Halkla ilişkiler faaliyetlerinin uluslararası bir nitelik kazandığı göz önünde bulundurulduğunda, halkla ilişkiler eğitiminde aşağıdaki hususlar dikkate alınmalıdır:

  • Kişilerarası iletişim ve örgütsel iletişim alanında kültürel değişimler: Öğrenciler, kültürel değişimlerden nasıl etkilendiği konusunda bilgilendirilmelidir.
  • Toplumsal faktörlerin halkla ilişkiler üzerindeki etkileri:
    • Bu faktörlerden en önemlisi medya alanı dır. Çünkü medyaya kimin sahip olduğu ya da medyayı kimin kontrol ettiği halkla ilişkiler mesajlarının güvenilirliğini etkilemektedir. Bu konuda bilgi sahibi öğrenciler de önlerine çıkacak fırsatları ve zorlukları daha iyi görebilirler.
    • Ekonomik gelişim düzeyi ise, ikinci önemli toplumsal faktördür. Bir ülkenin Pazar yapısı halkla ilişkilerin faaliyetler biçimini etkilemektedir.
    • Diğer bir faktör ise, siyasal ideoloji dir. Bu ise, ekonomik sistemle bağlantılıdır.
    • Eylemselliğe gösterilen toplumsal tolerans düzeyi nin anlaşılması dördüncü faktördür.
    • Beşinci faktör; sendikaların gücü dür.
    • Yasal sistemin gelişim düzeyi, hükümet ve iş dünyası arasındaki ilişkiler de diğer toplumsal faktörler arasında sayılabilir.
  • Uluslararası bağlamda etik: Öğrencilerin uluslararası bağlamlardaki değerler sistemi ve etik gibi konularla ilgili bilgi sahibi olması gerekir. Bu anlamda halkla ilişkilerle ilgili birçok derneğin etik kodları mevcuttur.
  • Uluslararası uzmanların mesleki gelişimi: Halkla ilişkilerin meslekleşmesinde halkla ilişkiler uzmanları genellikle iki kategoride roller üstlenirler; teknisyen ve yönetici. Teknisyenler yazma, editörlük, fotoğraf çekme, medya bağlantıları ya da çıkan yayınların hazırlanması gibi faaliyetlerde bulunurlarken, halkla ilişkiler yöneticileri halkla ilişkilerle ilgili programları planlar ve yönetirler.
  • Dünya’daki olaylar: Öğrenciler dünyadaki hangi olayların örgüt-kamu ilişkisini etkileyebileceğini araştırmalıdırlar. Örgütün faaliyet gösterdiği ülkenin komşularıyla ilişkileri, ticari ortakları, politik sistemi, ekonomik ve yasal sistemi, medya gelişim düzeyi, medya özgürlüğü, ithalat ve ihracatı, uluslararası kuruluşlara üyeliği vs. gibi konularda bilgi sahibi olmalıdırlar.

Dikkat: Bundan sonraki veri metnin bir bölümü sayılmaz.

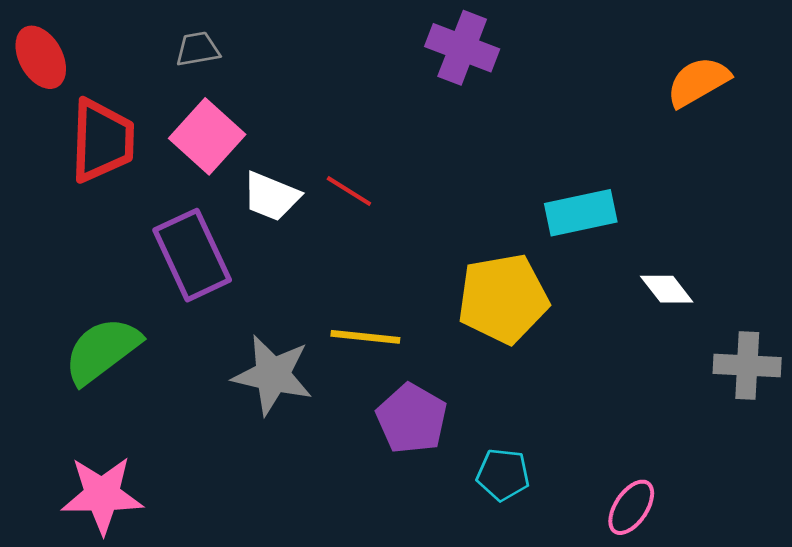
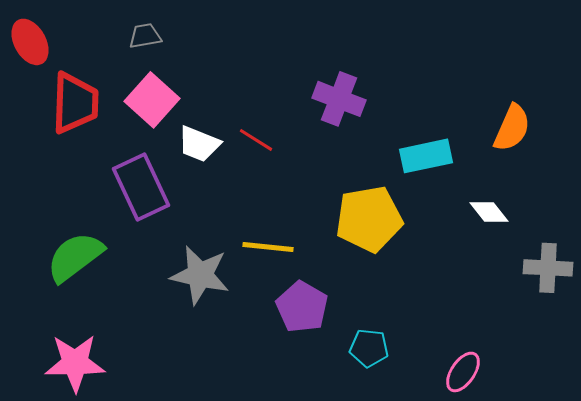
purple cross: (462, 48) -> (339, 99), moved
orange semicircle: (698, 82) -> (512, 128), moved, turned 144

Gazetecilik ve halkla ilişkiler, geleneksel olarak yetenekli uygulamacılardan öğrenilen meslekler olarak görülmektedirler. Bu durumun tarihsel nedenleri şunlardır:

  • İlk halkla ilişkilercilerin eski gazeteciler olması
  • Geçmişte halkla ilişkilerin gazetecilik mesleğinin bir bölümü gibi algılanması.

Ancak günümüzde halkla ilişkilerin akademik iletişimin gazetecilik dalından giderek ayrıldığı görülmektedir. Bu değişimin iki nedeni vardır:

  • Birincisi; halkla ilişkiler uygulamasının doğasının ve karmaşıklık düzeyinin, basit bir duyurma faaliyetinden öteye gitmesi, örgüt ve kamuları arasındaki karşılıklı etkileşimi sağlayan iletişime yani daha karmaşık bir sürece girmesidir.
  • İkincisi; iletişim akademisindeki halkla ilişkiler programlarının gelişimi ve yaygınlaşmasının, halkla ilişkilerin teorilerini ve araştırma yöntemlerini ortaya çıkarmasıdır.